I recently went out on a date with someone, and it was terrific, totally dreamy. Unfortunately for me, I forgot about the part of dating where people kiss each other. It has been so long since I kissed someone. I barely kissed either of my ex’s, so I guess you could say I am out of practice. My mom would probably be okay with this, however, I was incredibly embarrassed when he leaned in for a kiss. I didn’t know what to do for a good 30 seconds. Awkward.
In my mind, I was thinking “What the fuck am I doing? Thank god I brushed my teeth. Oh Fuck we just ate Chinese food, I am so unprepared.” I just went with it because it’s not like I can get any worse. Let me tell you I was awful. Just pathetic really.
He smelled good, he tasted good and looked amazing. There I was looking like a total potato trying to get my mouth to connect with my brain, Thinking about Chinese food. I once heard that when your body learns something, it can’t forget how to do it.
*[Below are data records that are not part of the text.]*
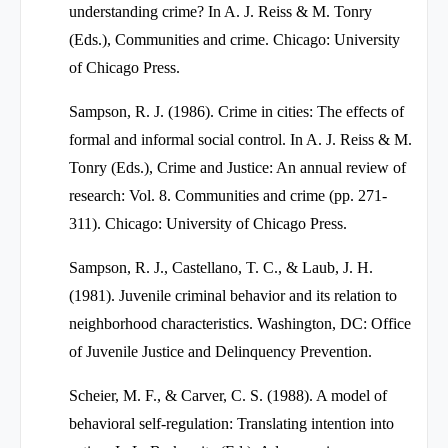
understanding crime? In A. J. Reiss & M. Tonry
(Eds.), Communities and crime. Chicago: University
of Chicago Press.
Sampson, R. J. (1986). Crime in cities: The effects of
formal and informal social control. In A. J. Reiss & M.
Tonry (Eds.), Crime and Justice: An annual review of
research: Vol. 8. Communities and crime (pp. 271-
311). Chicago: University of Chicago Press.
Sampson, R. J., Castellano, T. C., & Laub, J. H.
(1981). Juvenile criminal behavior and its relation to
neighborhood characteristics. Washington, DC: Office
of Juvenile Justice and Delinquency Prevention.
Scheier, M. F., & Carver, C. S. (1988). A model of
behavioral self-regulation: Translating intention into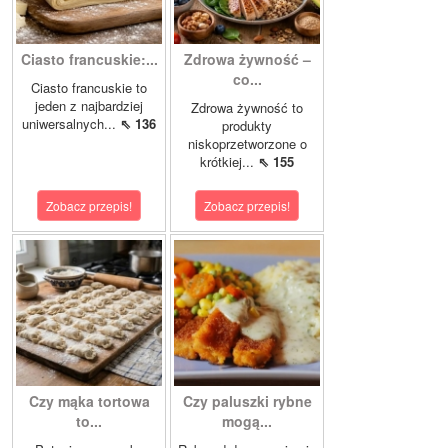
Ciasto francuskie:...
Zdrowa żywność –
co...
Ciasto francuskie to
jeden z najbardziej
Zdrowa żywność to
uniwersalnych...
⇖ 136
produkty
niskoprzetworzone o
krótkiej...
⇖ 155
Zobacz przepis!
Zobacz przepis!
Czy mąka tortowa
Czy paluszki rybne
to...
mogą...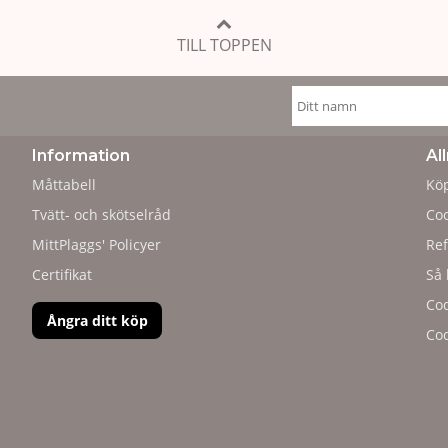
TILL TOPPEN
Information
Al
Måttabell
Köp
Tvätt- och skötselråd
Coo
MittPlaggs' Policyer
Ref
Certifikat
Så 
Cod
Ångra ditt köp
Cod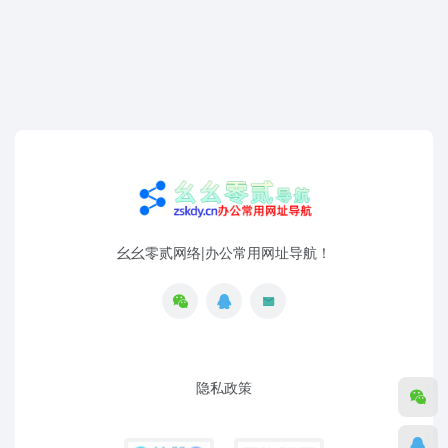
幺幺零贰网络|办公常用网址导航！
隐私政策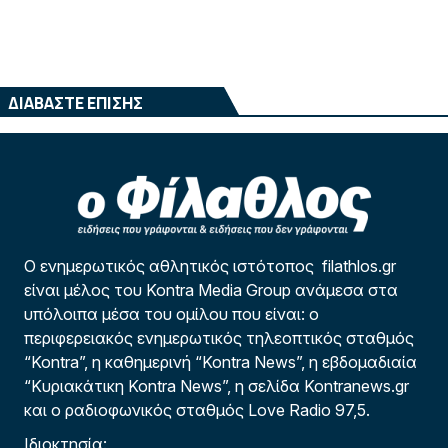
ΔΙΑΒΑΣΤΕ ΕΠΙΣΗΣ
Ο ενημερωτικός αθλητικός ιστότοπος filathlos.gr
είναι μέλος του Kontra Media Group ανάμεσα στα
υπόλοιπα μέσα του ομίλου που είναι: ο
περιφερειακός ενημερωτικός τηλεοπτικός σταθμός
“Kontra”, η καθημερινή “Kontra News”, η εβδομαδιαία
“Κυριακάτικη Kontra News”, η σελίδα Kontranews.gr
και ο ραδιοφωνικός σταθμός Love Radio 97,5.
Ιδιοκτησία: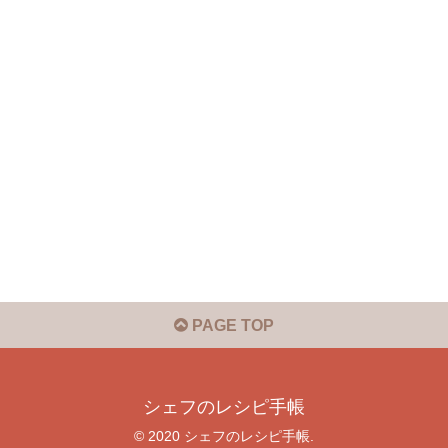
PAGE TOP
シェフのレシピ手帳
© 2020 シェフのレシピ手帳.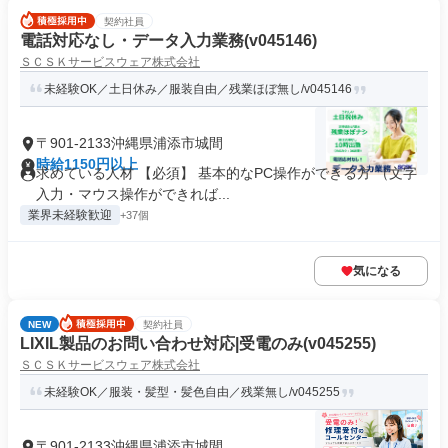
契約社員
電話対応なし・データ入力業務(v045146)
ＳＣＳＫサービスウェア株式会社
未経験OK／土日休み／服装自由／残業ほぼ無し/v045146
〒901-2133沖縄県浦添市城間
時給1150円以上
求めている人材 【必須】 基本的なPC操作ができる方 （文字
入力・マウス操作ができれば...
業界未経験歓迎
+37個
気になる
NEW
契約社員
LIXIL製品のお問い合わせ対応|受電のみ(v045255)
ＳＣＳＫサービスウェア株式会社
未経験OK／服装・髪型・髪色自由／残業無し/v045255
〒901-2133沖縄県浦添市城間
Muscle memory. Okay well, either I forgot how to kiss, or I have always been a shitty kisser. Which is honestly could be the case.
When he kissed me, I melted, and I’m 100% sure he didn’t. He was probably thinking “This lady is a hot mess.” I always find a way to screw things up; I’m good at it. I can even screw up the first kiss unintentionally. But good news folks, he’s still talking to me. (sorry mom and dad)
What the hell did I do to go out with a guy like this? It’s amazing he can even think about dealing with my mess of life let alone want to kiss me again. He’s probably Superman in disguise. Let’s see where this goes it could be interesting.